> _INSTRUCTIONS FOR THE TASK_
Quote all of the data that follows exactly as written, skipping the images.

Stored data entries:
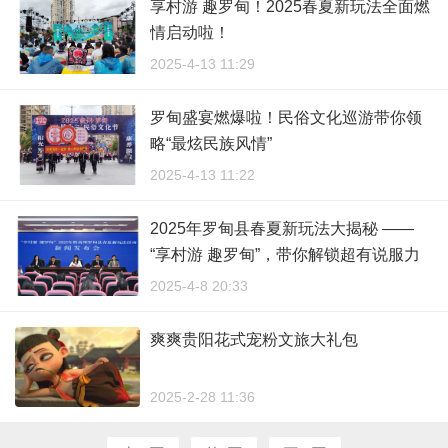
享村游 趣罗甸！2025春夏新玩法全面燃
情启动啦！
2025-4-13 11:29
罗甸盛宴燃爆啦！民俗文化巡游带你领
略“最炫民族风情”
2025-4-13 11:22
2025年罗甸县春夏新玩法大揭秘 ——
“享村游 趣罗甸”，带你解锁超有说服力
的乡村魅力！
2025-4-8 20:33
爽爽贵阳花式宠粉文旅大礼包
2025-2-28 11:36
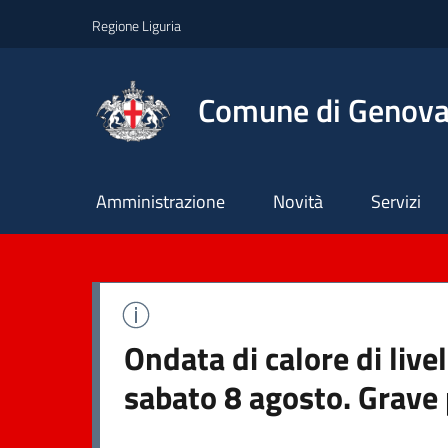
Regione Liguria
Comune di Genov
Principale
Amministrazione
Novità
Servizi
Ondata di calore di live
sabato 8 agosto. Grave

> _OUTPUT FOR THIS EXERCISE_
享村游 趣罗甸！2025春夏新玩法全面燃
情启动啦！
2025-4-13 11:29
罗甸盛宴燃爆啦！民俗文化巡游带你领
略“最炫民族风情”
2025-4-13 11:22
2025年罗甸县春夏新玩法大揭秘 ——
“享村游 趣罗甸”，带你解锁超有说服力
的乡村魅力！
2025-4-8 20:33
爽爽贵阳花式宠粉文旅大礼包
2025-2-28 11:36
Regione Liguria
Comune di Genov
Principale
Amministrazione
Novità
Servizi
Ondata di calore di live
sabato 8 agosto. Grave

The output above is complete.